Summary of this case from Martinez v. Martinez


No. 27,959.

October 24, 2008. Certiorari Denied, January 7, 2009, No. 31,463.

Appeal from the District Court, Bernalillo County, Valerie M. Huling, D.J.

Angela Victoria Woodhull, Ph.D., Gainesville, FL, Pro Se Appellant.

Bannerman Williams, PA, Bryan J. Davis, Albuquerque, NM, for Appellee.


{1} Angela V. Woodhull, Ph.D. (Plaintiff), acting pro se, appeals the trial court's grant of summary judgment in favor of Carolyn Meinel (Defendant). The trial court ruled that the applicable New Mexico statute of limitations and 47 U.S.C. § 230 (1998), the Communications Decency Act of 1996 (CDA), both bar Plaintiffs defamation claim. Plaintiffs appeal presents the first opportunity for this Court to consider the statute of limitations and CDA as they relate to Internetbased defamation claims in New Mexico. We reverse the trial court's grant of summary judgment and remand.

{2} Plaintiff also appeals the trial court's decision on three other matters, including denial of her motion for summary judgment, denial of her motion to sanction defense counsel, and denial of her motion to amend her civil complaint. Defendant argues that, while her motion for summary judgment on the statute of limitations and CDA was properly granted, her motion for summary judgment on grounds that Plaintiff is not the real party in interest was improperly denied. We do not consider any of these matters because of procedural issues.
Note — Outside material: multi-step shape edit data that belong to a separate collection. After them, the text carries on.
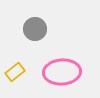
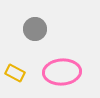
yellow rectangle: moved 1 px down; rotated 66 degrees clockwise
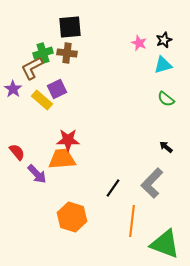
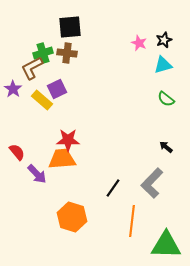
green triangle: moved 1 px right, 1 px down; rotated 20 degrees counterclockwise
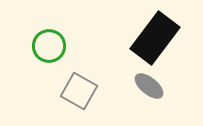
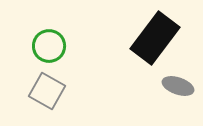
gray ellipse: moved 29 px right; rotated 20 degrees counterclockwise
gray square: moved 32 px left
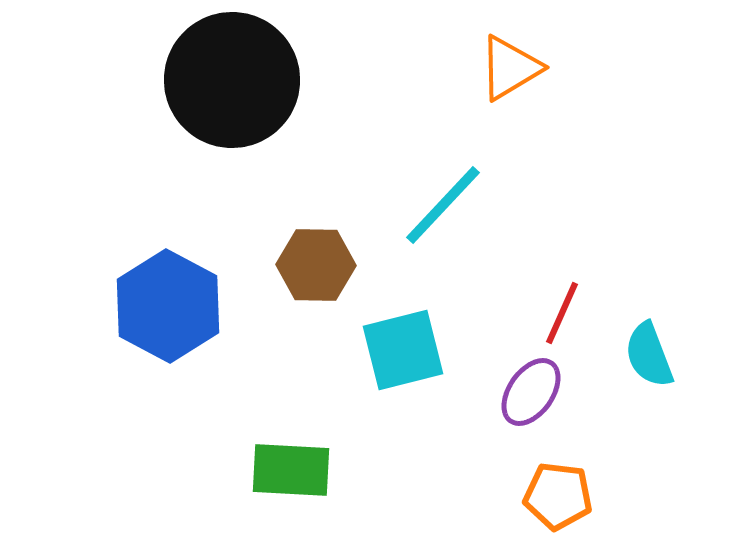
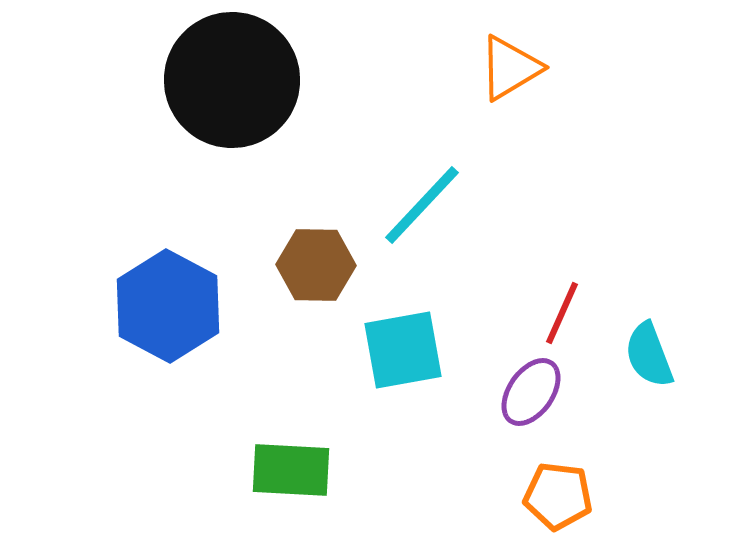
cyan line: moved 21 px left
cyan square: rotated 4 degrees clockwise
{3} Defendant operates the website Plaintiffs defamation claim is based on two instances of Defendant's posting comments on her website about or relating to Plaintiff in a section entitled "It Sucks to Be Me." On October 14, 2003, Defendant posted an email message from Plaintiff entitled "Please contact me" and stating "I have a job for you." Just below the email message Defendant posted her own comments. Specifically, she stated that upon calling, Plaintiff knowingly solicited her to commit a federal crime by offering her the job of "breaking into a news web site that had written something unflattering about her."

{4} Approximately two years later, on January 6, 2006, Defendant made a second posting on her website titled " The worst of `It Sucks to Be Me,' 2005." The posting first recapped the 2003 incident described above, adding that even after Plaintiff was informed that she was requesting a criminal act, she nonetheless offered to pay for its performance. It went on to state that Defendant's only recourse against Plaintiff for her alleged unlawful request was "to make fun of her on this website."
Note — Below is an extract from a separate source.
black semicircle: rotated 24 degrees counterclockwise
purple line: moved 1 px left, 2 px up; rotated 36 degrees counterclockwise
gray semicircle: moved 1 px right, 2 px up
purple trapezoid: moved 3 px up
{5} Defendant's 2006 posting also contained the content of an email exchange between Defendant and Mike Gimignani, a staff member at the Independent Florida Alligator (the Alligator), a student run newspaper at the University of Florida. In that exchange, Defendant asked Gimignani whether his newspaper's website (http://www.alligator. org) had information about Plaintiff that she "disliked." Gimignani's response contained details about a dispute between Plaintiff and the Alligator related to whether a play by Plaintiff featured "dancing penises and condoms." Defendant additionally commented that further research revealed that Plaintiff had "been on America's Funniest Home Videos" and "says she is proud to be known as Wedgie Woman."
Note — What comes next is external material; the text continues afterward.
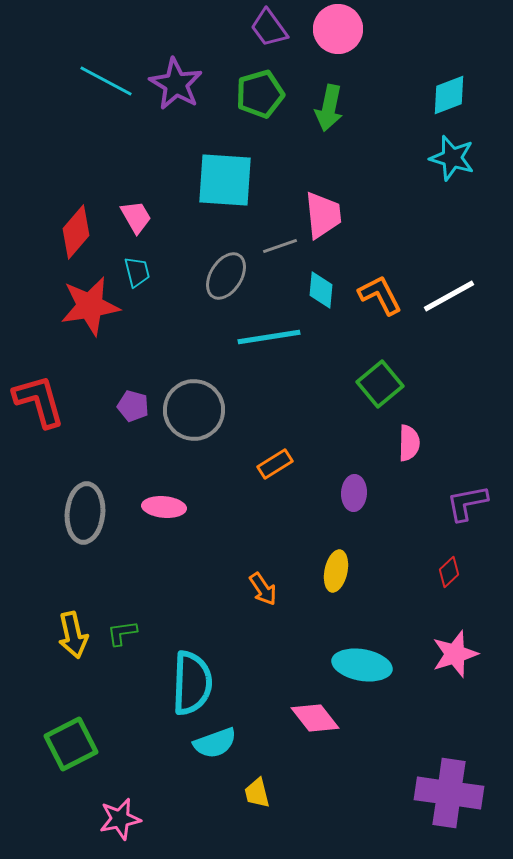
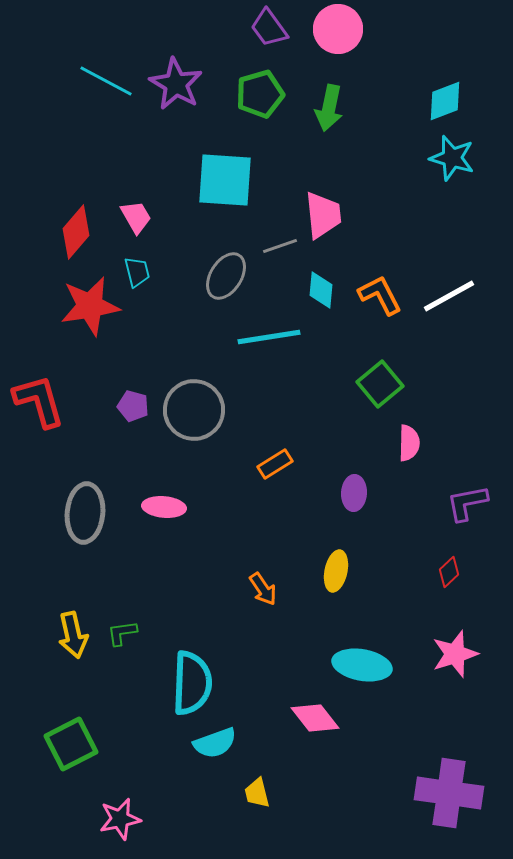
cyan diamond at (449, 95): moved 4 px left, 6 px down
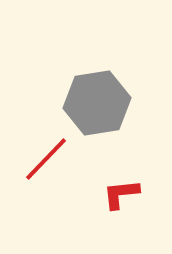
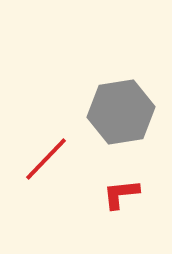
gray hexagon: moved 24 px right, 9 px down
{6} Defendant argues that summary judgment was proper because the statute of limitations has expired as to both postings by operation of New Mexico's so-called "single publication" rule. See NMSA 1978, § 41-7-1 (1955). Defendant further argues that the CDA immunizes her from liability because she is a "user or provider of an interactive computer service," and she merely posted information from another "information content provider."


{7} Our review from a grant of summary judgment is de novo. Farmington Police Officers Ass'n v. City of Farmington, 2006-NMCA-077, ¶ 13, 139 N.M. 750, 137 P.3d 1204. Where reasonable minds cannot differ as to an issue of material fact, the court may properly grant summary judgment. Martinez v. Metzgar, 97 N.M. 173, 174, 637 P.2d 1228, 1229 (1981). We are mindful that summary judgment is a "drastic remedial tool which demands the exercise of caution in its application," and we review the record in the light most favorable to support a trial on the merits. Blauwkamp v. Univ. of N.M. Hosp., 114 N.M. 228, 231, 836 P.2d 1249, 1252 (Ct. App. 1992).


Statute of Limitations and Single Publication Rule

{8} The statute of limitations for a defamation claim is three years and begins running at the point of publication. Fikes v. Furst, 2003-NMCA-006, ¶ 7, 133 N.M. 146, 61 P.3d 855, rev'd in part on other grounds, 2003-NMSC-033, ¶ 1, 134 N.M. 602, 81 P.3d 545. Information is generally considered "published" when it is made available to the public. Oja v. U.S. Army Corps of Eng'rs, 440 F.3d 1122, 1131 (9th Cir. 2006). Plaintiff brought this cause of action in January 2007. Thus, her defamation claim for the December 2003 posting is clearly barred by the three-year statute of limitations.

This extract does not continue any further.